RECORDS PROVIDED:
▬▬▬▬▬▬▬▬▬▬

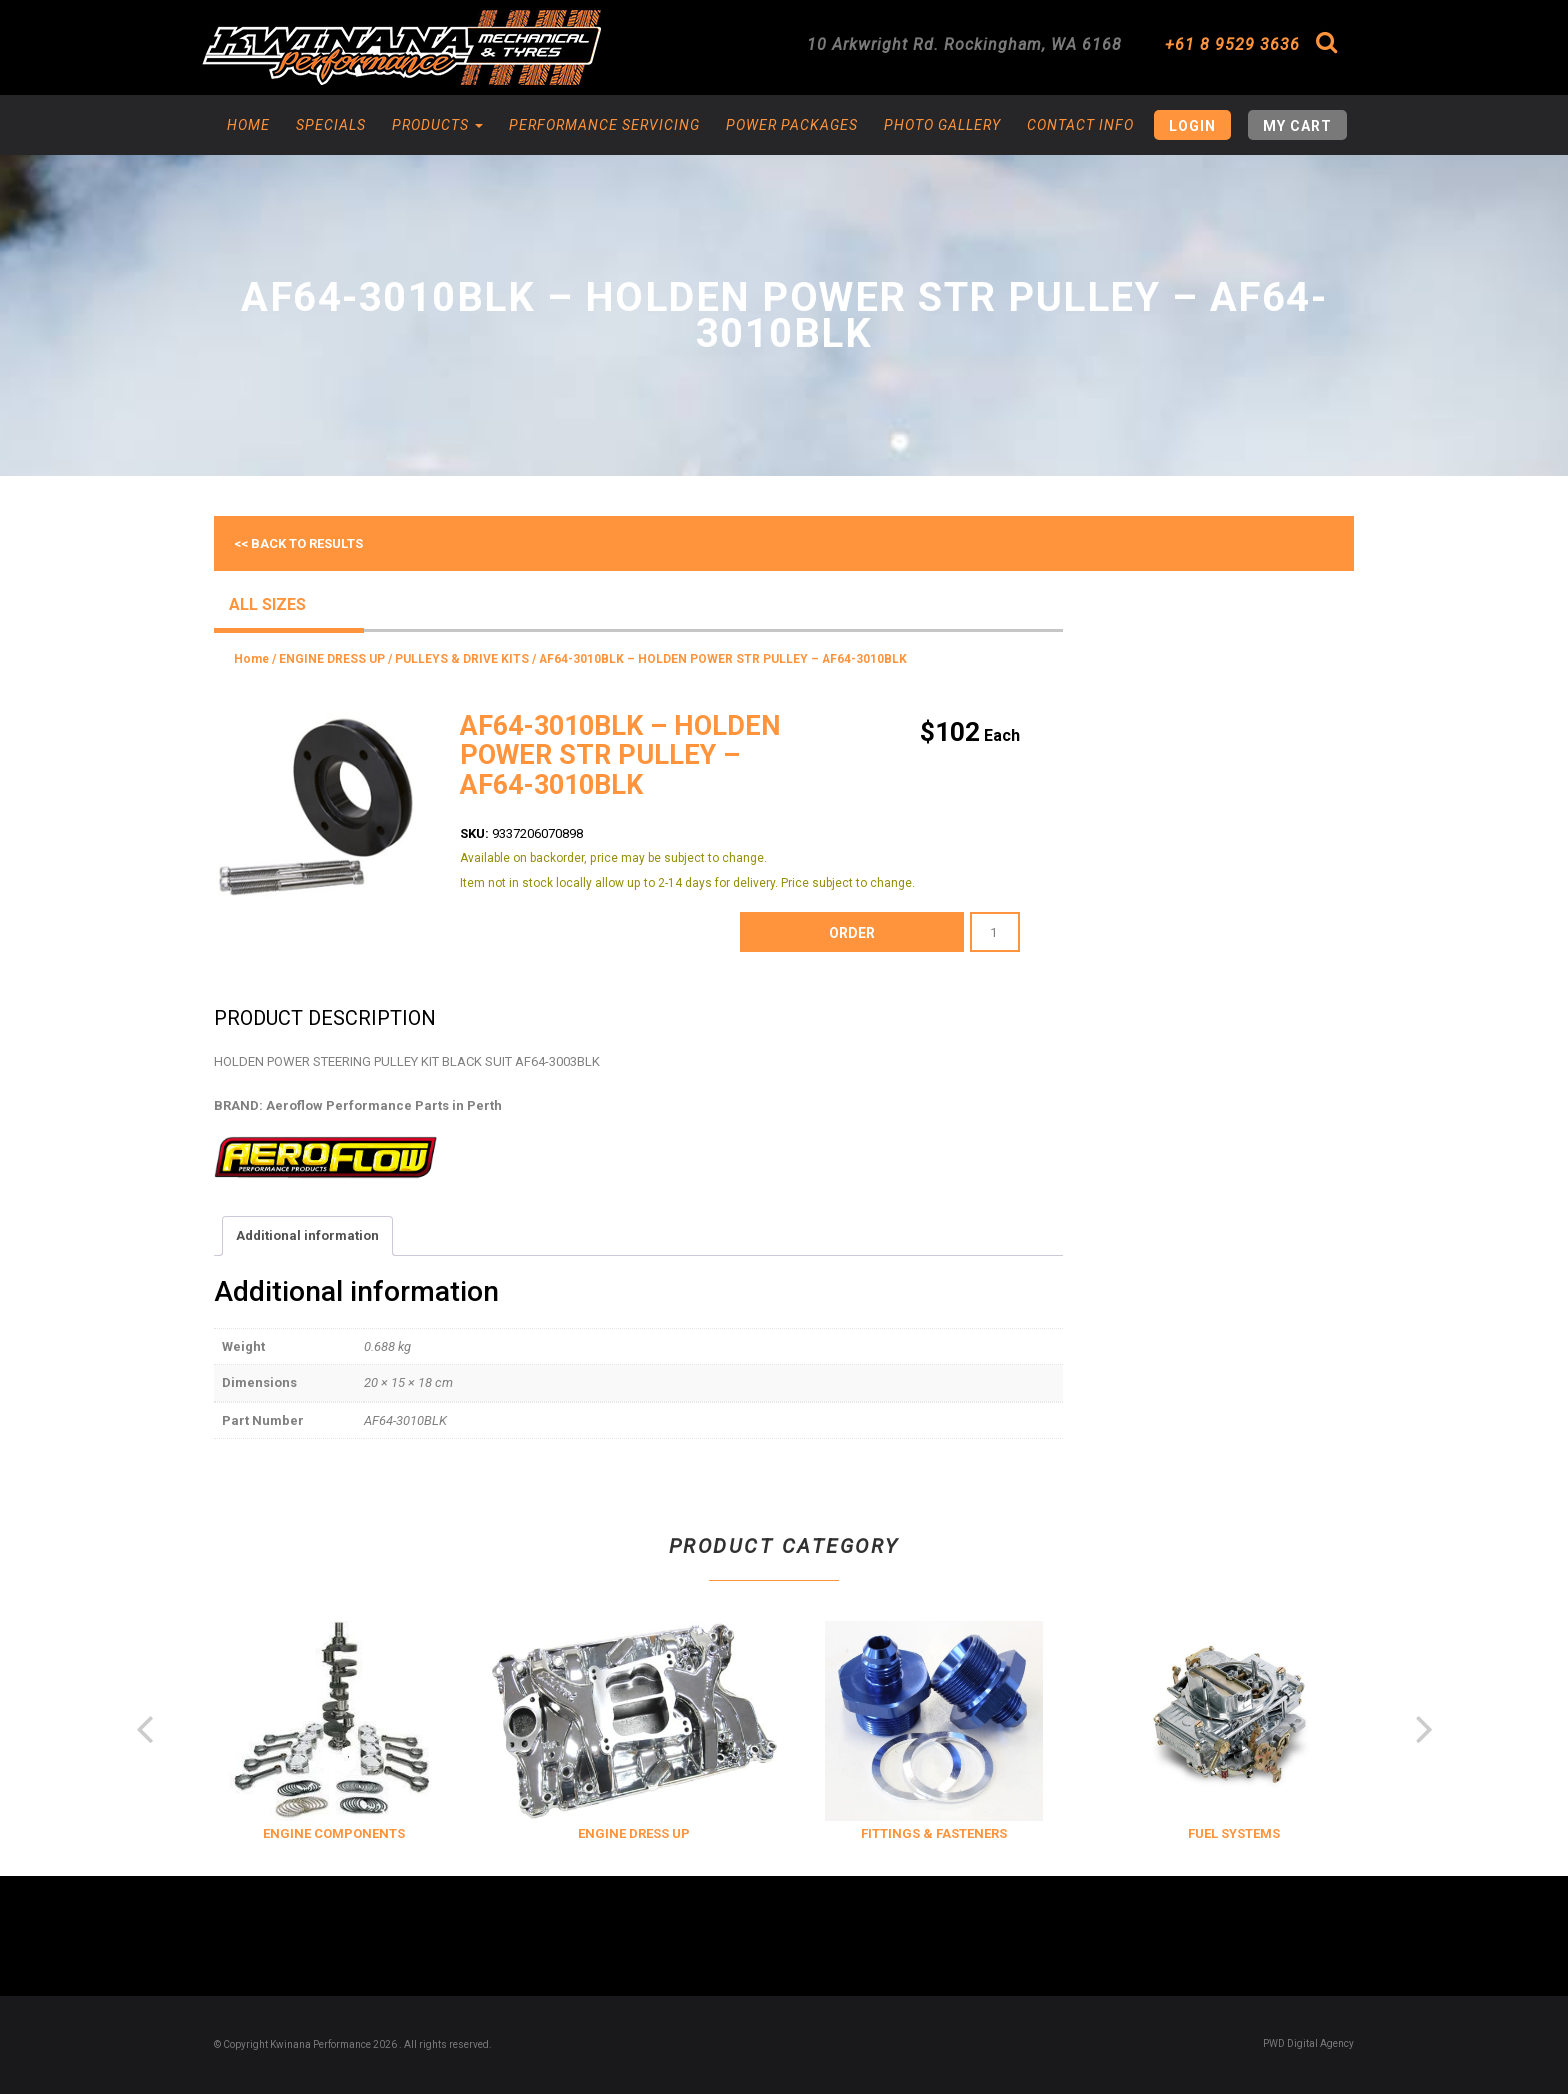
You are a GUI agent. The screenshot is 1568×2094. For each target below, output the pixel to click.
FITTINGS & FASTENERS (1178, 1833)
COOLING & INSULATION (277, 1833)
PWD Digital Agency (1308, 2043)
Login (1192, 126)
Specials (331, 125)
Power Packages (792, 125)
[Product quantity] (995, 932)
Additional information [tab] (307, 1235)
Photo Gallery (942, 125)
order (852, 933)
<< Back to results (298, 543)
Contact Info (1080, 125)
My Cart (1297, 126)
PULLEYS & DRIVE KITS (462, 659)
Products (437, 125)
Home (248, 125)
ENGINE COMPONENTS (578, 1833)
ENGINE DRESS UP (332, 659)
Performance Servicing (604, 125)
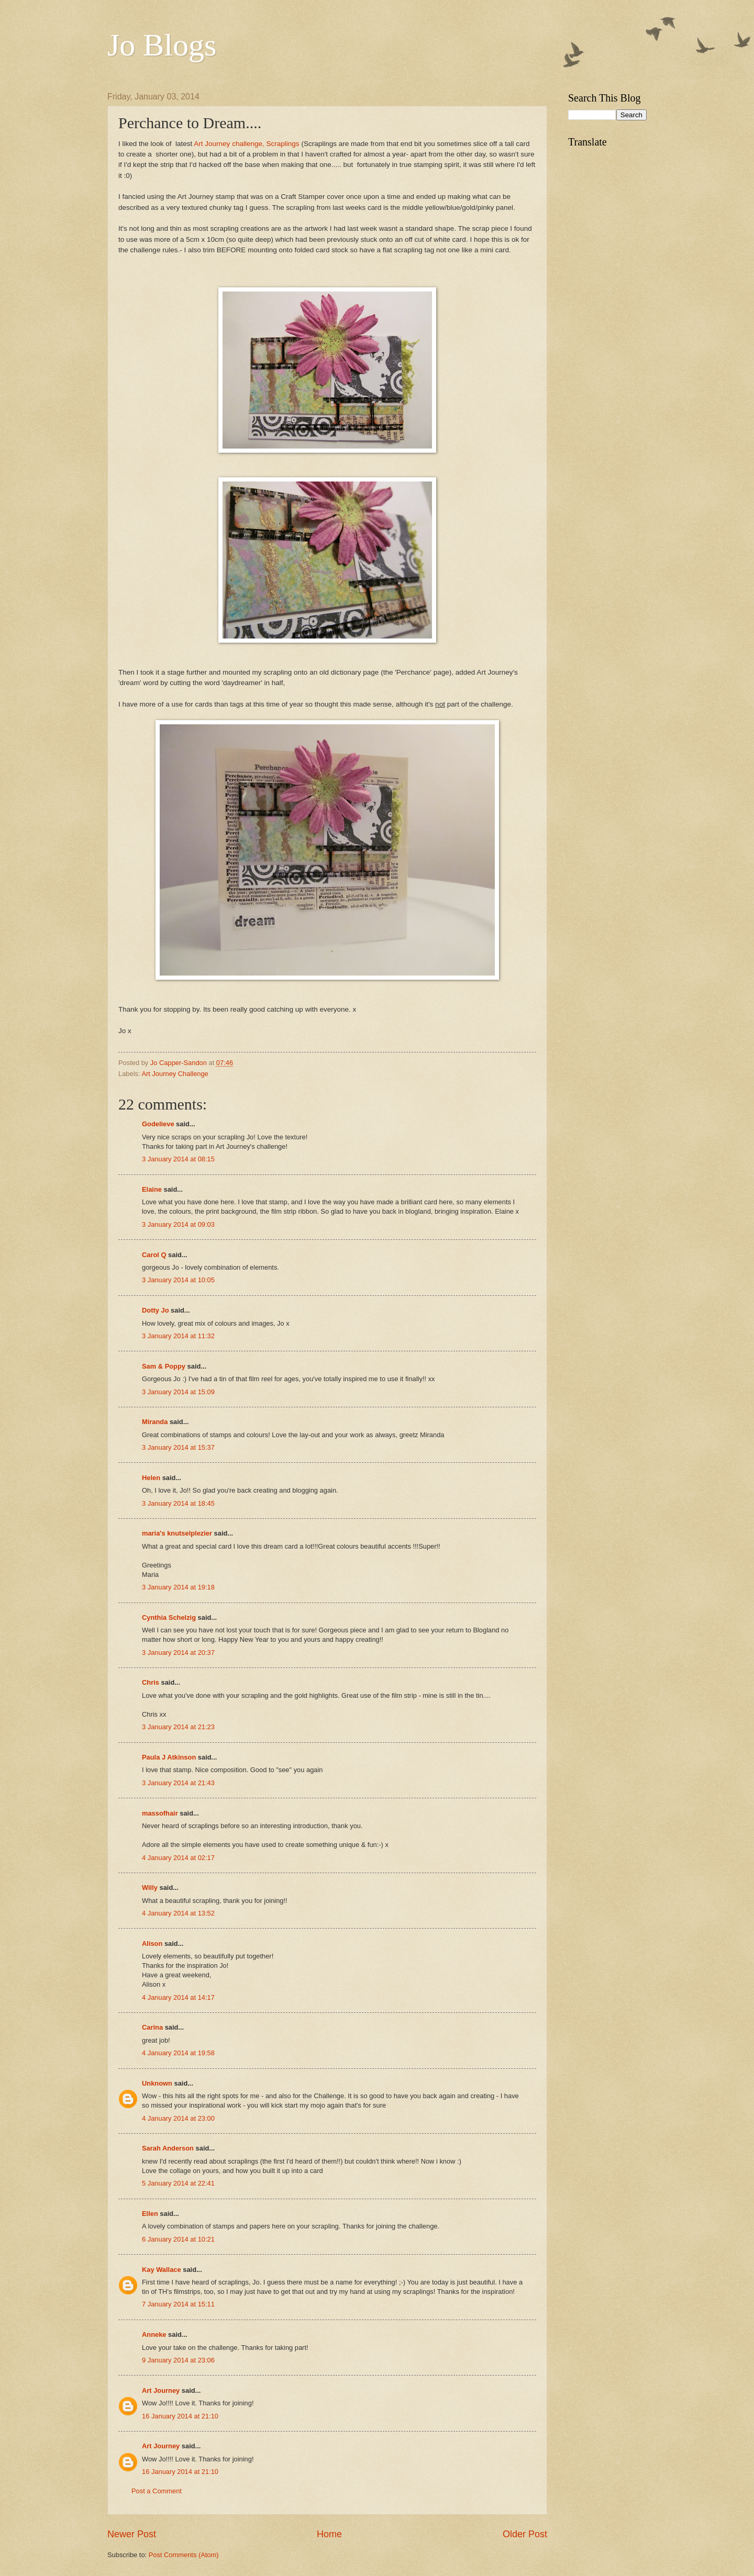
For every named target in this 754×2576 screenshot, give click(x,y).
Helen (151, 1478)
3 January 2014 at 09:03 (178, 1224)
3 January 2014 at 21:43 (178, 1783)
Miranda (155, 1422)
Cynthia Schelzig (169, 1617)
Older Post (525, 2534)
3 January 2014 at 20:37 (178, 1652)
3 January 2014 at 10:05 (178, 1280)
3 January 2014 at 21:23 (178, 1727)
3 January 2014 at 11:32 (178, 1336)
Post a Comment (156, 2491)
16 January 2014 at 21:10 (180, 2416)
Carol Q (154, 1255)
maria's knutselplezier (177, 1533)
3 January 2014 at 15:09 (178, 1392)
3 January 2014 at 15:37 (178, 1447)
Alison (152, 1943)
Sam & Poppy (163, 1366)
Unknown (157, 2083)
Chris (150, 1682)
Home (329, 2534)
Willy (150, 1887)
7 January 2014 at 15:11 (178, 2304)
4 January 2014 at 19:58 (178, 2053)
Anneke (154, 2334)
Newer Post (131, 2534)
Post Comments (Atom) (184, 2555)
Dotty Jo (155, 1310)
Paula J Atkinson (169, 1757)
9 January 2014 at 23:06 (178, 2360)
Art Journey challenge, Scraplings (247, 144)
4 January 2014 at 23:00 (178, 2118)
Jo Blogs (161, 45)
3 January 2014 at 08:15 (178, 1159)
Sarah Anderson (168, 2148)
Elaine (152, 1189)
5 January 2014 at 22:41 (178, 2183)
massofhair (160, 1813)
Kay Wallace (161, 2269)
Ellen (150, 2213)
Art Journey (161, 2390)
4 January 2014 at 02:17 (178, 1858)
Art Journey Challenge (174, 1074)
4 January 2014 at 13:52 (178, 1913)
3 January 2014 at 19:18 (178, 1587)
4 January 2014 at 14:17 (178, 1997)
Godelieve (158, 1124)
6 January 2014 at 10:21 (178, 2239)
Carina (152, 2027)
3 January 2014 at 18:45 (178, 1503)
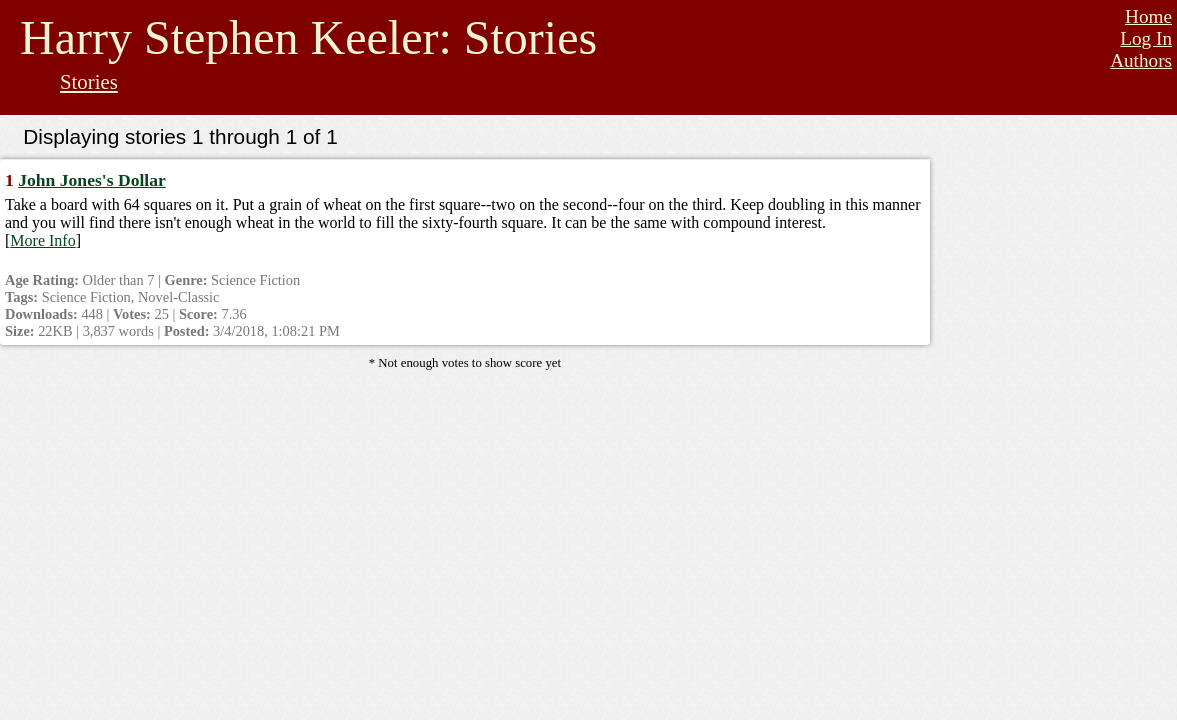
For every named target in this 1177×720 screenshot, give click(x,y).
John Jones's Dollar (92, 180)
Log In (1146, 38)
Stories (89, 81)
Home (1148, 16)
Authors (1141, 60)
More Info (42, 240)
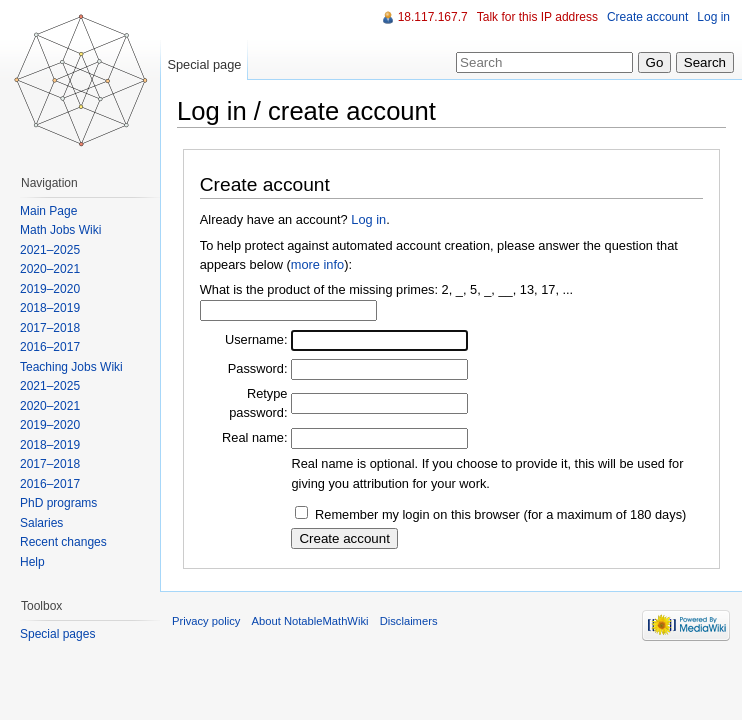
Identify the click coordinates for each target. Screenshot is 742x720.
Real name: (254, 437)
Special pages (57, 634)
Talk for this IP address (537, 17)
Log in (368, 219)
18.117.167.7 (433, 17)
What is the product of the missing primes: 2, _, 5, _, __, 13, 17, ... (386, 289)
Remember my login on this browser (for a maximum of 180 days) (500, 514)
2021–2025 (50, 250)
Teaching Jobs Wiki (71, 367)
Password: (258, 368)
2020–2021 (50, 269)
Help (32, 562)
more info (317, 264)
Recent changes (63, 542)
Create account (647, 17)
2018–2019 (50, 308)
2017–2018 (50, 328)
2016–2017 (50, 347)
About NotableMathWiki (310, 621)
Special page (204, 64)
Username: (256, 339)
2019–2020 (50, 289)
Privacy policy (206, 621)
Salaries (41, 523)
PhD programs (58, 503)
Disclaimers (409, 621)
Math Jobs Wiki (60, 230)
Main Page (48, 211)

▬▬▬▬▬▬▬▬▬▬

PROMPT:
Everything starting at the line containing "3 January 2014 at 20:37 (178, 1652)" and ending at the line containing "3 January 2014 at 18:45 (178, 1503)" in the records above should be repeated exactly, and only that.

SOLUTION BELOW:
3 January 2014 at 20:37 (178, 1652)
3 January 2014 at 10:05 (178, 1280)
3 January 2014 at 21:23 (178, 1727)
3 January 2014 at 11:32 (178, 1336)
Post a Comment (156, 2491)
16 January 2014 at 21:10 (180, 2416)
Carol Q (154, 1255)
maria's knutselplezier (177, 1533)
3 January 2014 at 15:09 (178, 1392)
3 January 2014 at 15:37 (178, 1447)
Alison (152, 1943)
Sam & Poppy (163, 1366)
Unknown (157, 2083)
Chris (150, 1682)
Home (329, 2534)
Willy (150, 1887)
7 January 2014 at 15:11 (178, 2304)
4 January 2014 at 19:58 (178, 2053)
Anneke (154, 2334)
Newer Post (131, 2534)
Post Comments (Atom) (184, 2555)
Dotty Jo (155, 1310)
Paula J Atkinson (169, 1757)
9 January 2014 at 23:06 (178, 2360)
Art Journey challenge, Scraplings (247, 144)
4 January 2014 at 23:00 (178, 2118)
Jo Blogs (161, 45)
3 January 2014 at 08:15 (178, 1159)
Sarah Anderson (168, 2148)
Elaine (152, 1189)
5 January 2014 at 22:41 (178, 2183)
massofhair (160, 1813)
Kay Wallace (161, 2269)
Ellen (150, 2213)
Art Journey (161, 2390)
4 January 2014 at 02:17 (178, 1858)
Art Journey Challenge (174, 1074)
4 January 2014 at 13:52 (178, 1913)
3 January 2014 at 19:18 (178, 1587)
4 January 2014 at 14:17 (178, 1997)
Godelieve (158, 1124)
6 January 2014 at 10:21 (178, 2239)
Carina (152, 2027)
3 January 2014 at 18:45 (178, 1503)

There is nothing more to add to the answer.